Tail pinch-induced changes in the turnover and release of dopamine and 5-hydroxytryptamine in different brain regions of the rat

Tail pinch was administered through a paper clip attached to the rats tail. The ex vivo changes in the metabolite/transmitter ratio were used as a measure of changes in the turnover of dopamine and 5-hydroxytryptamine. After a 2-min tail pinch dopamine turnover was increased in the striatum but not in the frontal cortex, hypothalamus or olfactory tubercle; 5-hydroxytryptamine turnover was increased in frontal cortex and hippocampus and was unchanged in striatum, hypothalamus and olfactory tubercle. Microdialysis was used to monitor the changes in extracellular neurotransmitter and metabolite concentrations during and after tail pinch. A 5-min tail pinch caused a rapid rise of both dopamine in the striatum and 5-hydroxytryptamine in the hippocampus. There was a smaller increase in the 5-hydroxytryptamine metabolite 5-hydroxyindoleacetic acid and only a non-significant increase in the dopamine metabolite 3,4-dihydroxyphenylacetic acid.

Continuous Monitoring of Extracellular Glucose Concentrations in the Striatum of Freely Moving Rats with an Implanted Glucose Biosensor

Abstract: We have used a glucose oxidase‐based sensor implanted in the striatum of freely moving rats to determine the concentration of extracellular glucose in two distinct ways. With a modification of the zero net flux method, in which different concentrations of glucose are infused through a dialysis probe glued to the biosensor, we calculated the concentration at which there was no change in glucose current by regression analysis; this gave a concentration of 0.351 ± 0.016 mM. Calculating the concentration from the basal current and the in vitro calibration of the biosensor was not significantly different from this. The basal extracellular glucose concentration determined by either method remained constant over a period of several days. Infusion of 50 µM veratridine through the adjacent dialysis probe caused a steep decrease in glucose current as soon as the drug reached the brain in contrast to the delayed fall (7.5 min) seen with microdialysis in previous experiments from this laboratory. These results demonstrate that this biosensor provides a direct, real‐time measure of the extracellular concentration of glucose.

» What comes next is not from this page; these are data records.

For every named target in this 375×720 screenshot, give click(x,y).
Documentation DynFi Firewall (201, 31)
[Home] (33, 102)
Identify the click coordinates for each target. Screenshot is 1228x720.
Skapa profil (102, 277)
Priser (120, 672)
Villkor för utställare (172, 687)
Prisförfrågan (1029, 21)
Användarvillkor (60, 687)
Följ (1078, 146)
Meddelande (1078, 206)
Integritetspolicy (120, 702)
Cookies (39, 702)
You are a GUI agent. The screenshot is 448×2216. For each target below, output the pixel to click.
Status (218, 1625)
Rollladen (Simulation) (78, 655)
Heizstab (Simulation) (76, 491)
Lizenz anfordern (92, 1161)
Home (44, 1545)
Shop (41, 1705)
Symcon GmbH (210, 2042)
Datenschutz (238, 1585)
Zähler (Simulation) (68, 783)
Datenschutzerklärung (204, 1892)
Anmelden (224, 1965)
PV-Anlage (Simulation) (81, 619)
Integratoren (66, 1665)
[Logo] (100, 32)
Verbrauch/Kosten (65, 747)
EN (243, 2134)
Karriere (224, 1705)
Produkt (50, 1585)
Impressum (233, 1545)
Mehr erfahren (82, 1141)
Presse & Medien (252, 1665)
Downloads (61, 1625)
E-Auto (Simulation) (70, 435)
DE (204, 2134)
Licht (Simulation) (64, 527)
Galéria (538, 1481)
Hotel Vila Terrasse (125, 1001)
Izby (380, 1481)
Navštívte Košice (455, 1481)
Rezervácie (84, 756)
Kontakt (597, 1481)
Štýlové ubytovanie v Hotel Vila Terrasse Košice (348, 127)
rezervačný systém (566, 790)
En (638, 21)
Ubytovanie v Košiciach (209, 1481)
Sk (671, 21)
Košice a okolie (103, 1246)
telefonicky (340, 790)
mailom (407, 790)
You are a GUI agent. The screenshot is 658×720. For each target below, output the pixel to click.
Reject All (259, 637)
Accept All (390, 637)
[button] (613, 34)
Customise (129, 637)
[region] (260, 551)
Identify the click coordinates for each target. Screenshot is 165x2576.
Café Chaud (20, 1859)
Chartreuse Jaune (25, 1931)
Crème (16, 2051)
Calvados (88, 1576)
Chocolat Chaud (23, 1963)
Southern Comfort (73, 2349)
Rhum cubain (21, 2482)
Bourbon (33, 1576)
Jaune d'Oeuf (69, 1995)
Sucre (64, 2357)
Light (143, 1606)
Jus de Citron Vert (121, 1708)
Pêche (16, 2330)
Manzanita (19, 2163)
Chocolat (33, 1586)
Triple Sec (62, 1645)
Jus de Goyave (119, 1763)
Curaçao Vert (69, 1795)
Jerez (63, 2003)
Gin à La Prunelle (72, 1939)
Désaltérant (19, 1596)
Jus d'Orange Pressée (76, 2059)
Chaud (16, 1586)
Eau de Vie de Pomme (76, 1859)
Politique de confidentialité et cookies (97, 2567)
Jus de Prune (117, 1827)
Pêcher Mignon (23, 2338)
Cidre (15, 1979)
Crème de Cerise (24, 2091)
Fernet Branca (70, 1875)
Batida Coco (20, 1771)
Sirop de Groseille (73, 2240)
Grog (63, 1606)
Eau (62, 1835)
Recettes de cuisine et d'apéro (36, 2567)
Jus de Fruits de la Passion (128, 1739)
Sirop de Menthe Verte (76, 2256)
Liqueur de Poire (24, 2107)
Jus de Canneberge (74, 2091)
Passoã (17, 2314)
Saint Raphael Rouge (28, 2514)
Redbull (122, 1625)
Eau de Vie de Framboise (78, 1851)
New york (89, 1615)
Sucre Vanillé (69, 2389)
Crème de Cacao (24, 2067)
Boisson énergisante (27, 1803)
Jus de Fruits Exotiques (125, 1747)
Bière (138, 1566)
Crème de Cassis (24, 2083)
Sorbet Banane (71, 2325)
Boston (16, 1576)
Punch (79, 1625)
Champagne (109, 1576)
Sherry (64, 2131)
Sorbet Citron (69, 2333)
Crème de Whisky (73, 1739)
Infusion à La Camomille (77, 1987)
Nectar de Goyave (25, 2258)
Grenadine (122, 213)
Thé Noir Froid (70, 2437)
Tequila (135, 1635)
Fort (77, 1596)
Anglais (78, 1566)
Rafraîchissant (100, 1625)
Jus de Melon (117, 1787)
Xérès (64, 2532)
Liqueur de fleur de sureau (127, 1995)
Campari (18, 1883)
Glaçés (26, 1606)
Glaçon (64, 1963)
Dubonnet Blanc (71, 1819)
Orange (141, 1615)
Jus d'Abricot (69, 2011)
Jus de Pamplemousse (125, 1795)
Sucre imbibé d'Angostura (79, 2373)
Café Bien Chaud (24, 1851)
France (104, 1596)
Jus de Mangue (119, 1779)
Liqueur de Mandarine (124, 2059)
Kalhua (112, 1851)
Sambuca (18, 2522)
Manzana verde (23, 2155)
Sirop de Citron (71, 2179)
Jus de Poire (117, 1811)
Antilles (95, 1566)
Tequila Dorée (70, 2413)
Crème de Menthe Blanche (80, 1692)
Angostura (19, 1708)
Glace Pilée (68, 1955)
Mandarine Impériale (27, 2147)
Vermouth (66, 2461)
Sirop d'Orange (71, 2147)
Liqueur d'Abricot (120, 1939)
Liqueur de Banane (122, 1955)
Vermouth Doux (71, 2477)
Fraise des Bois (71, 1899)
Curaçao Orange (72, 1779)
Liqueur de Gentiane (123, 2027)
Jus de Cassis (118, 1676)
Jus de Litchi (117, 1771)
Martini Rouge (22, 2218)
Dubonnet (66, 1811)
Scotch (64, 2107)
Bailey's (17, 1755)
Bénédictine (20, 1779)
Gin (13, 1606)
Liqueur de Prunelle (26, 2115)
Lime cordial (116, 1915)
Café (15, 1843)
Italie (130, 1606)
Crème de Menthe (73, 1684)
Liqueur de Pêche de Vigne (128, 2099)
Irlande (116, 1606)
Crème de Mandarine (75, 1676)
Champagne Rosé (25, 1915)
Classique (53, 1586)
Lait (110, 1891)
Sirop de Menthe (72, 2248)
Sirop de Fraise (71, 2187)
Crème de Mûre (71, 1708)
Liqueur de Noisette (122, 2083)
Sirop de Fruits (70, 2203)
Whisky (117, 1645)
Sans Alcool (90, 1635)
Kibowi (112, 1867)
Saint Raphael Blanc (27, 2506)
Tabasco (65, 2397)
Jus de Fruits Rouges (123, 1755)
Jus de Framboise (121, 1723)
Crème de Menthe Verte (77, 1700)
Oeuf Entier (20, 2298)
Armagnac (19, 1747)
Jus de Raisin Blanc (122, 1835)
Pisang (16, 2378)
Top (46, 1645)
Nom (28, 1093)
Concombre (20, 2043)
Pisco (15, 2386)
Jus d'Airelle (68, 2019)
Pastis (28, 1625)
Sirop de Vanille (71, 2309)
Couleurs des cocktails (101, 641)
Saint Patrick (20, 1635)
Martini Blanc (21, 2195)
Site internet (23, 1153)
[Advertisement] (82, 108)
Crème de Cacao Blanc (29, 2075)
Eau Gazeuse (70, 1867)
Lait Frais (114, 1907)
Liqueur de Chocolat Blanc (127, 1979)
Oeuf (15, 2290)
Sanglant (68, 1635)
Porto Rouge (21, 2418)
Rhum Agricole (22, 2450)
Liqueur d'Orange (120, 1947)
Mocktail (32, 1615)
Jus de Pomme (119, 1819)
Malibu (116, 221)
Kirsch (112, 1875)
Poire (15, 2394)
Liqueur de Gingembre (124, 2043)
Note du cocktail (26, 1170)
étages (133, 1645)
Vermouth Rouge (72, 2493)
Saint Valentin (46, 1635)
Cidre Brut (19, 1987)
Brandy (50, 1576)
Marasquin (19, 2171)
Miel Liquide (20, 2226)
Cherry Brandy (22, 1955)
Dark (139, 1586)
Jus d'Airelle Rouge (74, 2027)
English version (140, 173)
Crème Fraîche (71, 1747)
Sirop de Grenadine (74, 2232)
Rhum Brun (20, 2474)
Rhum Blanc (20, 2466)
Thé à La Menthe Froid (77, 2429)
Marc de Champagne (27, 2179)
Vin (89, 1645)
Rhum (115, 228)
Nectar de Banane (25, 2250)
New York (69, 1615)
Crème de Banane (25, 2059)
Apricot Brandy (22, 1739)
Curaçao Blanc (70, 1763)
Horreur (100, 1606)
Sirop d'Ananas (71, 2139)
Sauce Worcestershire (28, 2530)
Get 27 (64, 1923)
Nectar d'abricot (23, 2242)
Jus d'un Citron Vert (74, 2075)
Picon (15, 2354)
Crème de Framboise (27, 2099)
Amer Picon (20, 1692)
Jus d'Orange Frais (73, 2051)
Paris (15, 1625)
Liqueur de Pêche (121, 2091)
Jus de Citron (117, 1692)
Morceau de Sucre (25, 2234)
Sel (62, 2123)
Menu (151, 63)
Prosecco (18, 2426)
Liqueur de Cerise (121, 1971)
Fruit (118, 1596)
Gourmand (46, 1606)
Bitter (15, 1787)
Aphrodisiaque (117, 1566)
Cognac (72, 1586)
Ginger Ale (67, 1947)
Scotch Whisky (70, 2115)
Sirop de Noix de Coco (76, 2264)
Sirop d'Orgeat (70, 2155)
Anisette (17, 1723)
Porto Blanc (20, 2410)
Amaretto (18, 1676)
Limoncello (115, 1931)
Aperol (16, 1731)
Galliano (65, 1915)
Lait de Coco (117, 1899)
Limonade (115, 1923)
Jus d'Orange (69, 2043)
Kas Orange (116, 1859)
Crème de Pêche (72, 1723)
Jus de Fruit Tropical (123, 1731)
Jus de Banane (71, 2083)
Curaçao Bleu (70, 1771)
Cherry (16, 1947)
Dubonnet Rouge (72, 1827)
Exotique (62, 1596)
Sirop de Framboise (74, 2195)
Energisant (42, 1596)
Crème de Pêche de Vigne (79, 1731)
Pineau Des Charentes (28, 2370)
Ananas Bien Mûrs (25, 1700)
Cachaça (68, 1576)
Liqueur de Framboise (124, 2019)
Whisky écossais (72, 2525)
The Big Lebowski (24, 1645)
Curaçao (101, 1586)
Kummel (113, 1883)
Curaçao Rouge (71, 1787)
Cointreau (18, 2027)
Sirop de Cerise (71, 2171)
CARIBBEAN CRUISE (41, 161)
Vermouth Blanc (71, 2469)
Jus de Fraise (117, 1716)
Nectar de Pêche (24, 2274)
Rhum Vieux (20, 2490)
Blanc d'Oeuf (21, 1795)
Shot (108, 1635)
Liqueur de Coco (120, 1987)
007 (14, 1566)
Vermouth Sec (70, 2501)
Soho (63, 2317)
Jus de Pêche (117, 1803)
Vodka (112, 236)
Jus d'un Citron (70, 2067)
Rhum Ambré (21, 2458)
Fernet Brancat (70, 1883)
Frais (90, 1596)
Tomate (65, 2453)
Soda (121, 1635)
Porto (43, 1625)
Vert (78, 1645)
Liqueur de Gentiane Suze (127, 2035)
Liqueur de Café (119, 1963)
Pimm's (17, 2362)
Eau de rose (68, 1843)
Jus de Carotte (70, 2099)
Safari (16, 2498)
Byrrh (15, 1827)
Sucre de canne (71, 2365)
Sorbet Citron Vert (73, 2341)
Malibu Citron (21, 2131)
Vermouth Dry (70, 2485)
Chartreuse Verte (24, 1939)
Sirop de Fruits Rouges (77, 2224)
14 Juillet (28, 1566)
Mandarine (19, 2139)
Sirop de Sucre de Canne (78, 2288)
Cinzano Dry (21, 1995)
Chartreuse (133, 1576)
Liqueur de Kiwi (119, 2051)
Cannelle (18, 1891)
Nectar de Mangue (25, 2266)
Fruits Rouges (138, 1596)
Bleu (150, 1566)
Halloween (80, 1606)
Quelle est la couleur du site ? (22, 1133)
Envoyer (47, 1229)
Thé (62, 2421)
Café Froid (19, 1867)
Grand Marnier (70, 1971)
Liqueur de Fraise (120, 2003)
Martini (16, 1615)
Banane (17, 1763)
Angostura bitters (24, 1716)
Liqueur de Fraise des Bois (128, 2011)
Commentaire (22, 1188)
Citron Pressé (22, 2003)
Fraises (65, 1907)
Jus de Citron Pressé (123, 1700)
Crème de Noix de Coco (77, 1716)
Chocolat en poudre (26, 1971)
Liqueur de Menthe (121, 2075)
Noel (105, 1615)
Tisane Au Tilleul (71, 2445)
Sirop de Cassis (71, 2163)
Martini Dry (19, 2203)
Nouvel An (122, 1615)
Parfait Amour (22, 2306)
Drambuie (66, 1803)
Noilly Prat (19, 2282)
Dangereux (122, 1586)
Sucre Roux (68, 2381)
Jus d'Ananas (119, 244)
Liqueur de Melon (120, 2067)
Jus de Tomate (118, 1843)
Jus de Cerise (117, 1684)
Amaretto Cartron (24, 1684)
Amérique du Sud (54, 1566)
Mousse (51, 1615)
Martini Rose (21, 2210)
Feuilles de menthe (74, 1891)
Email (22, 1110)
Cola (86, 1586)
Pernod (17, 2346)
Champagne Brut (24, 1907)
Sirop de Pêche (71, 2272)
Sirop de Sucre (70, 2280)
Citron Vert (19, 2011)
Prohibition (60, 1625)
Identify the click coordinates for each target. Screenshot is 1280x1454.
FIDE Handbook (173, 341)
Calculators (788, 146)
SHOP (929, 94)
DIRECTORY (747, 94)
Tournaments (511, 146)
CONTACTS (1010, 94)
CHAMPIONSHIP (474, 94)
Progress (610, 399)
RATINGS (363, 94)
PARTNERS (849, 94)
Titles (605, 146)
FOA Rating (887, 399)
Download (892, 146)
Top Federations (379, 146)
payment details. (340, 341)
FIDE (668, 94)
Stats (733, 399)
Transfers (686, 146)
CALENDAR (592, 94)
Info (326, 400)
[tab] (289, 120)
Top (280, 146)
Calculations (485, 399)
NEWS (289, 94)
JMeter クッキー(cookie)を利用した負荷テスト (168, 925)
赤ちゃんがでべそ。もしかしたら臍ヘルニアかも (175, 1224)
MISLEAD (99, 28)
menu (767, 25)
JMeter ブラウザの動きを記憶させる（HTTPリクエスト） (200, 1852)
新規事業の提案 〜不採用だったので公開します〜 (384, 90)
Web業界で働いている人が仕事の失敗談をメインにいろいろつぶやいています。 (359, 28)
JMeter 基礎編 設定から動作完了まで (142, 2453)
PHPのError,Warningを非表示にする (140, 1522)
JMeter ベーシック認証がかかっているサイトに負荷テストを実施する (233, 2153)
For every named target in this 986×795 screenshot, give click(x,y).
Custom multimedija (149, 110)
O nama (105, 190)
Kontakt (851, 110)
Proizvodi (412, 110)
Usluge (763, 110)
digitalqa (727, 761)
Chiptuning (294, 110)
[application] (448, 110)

The physiologically induced release of ascorbate in rat brain is dependent on impulse traffic, calcium influx and glutamate uptake

Extracellular brain ascorbate fluctuates with neuronal activity. There is previous evidence that the release of ascorbate is triggered by the re-uptake of neuronally released glutamate. This hypothesis predicts that drugs which block the release and re-uptake of glutamate will also block the release of ascorbate. In the present experiments we have used a novel dialysis electrode which allows continuous monitoring of physiologically induced ascorbate release from the striatum in freely moving rats. An infusion of the enzyme ascorbic acid oxidase abolished the increase in oxidation current in response to tail-pinch, which identified it as an ascorbate current. Perfusion with tetrodotoxin reduced the response to 25% and with CdCl2 to 4% of control. Perfusion with the uptake blocker L-trans-pyrrolidine-2,4-di-carboxylate reduced the response to 24% of control. A neuroprotective function for this coupling of ascorbate and glutamate release is discussed.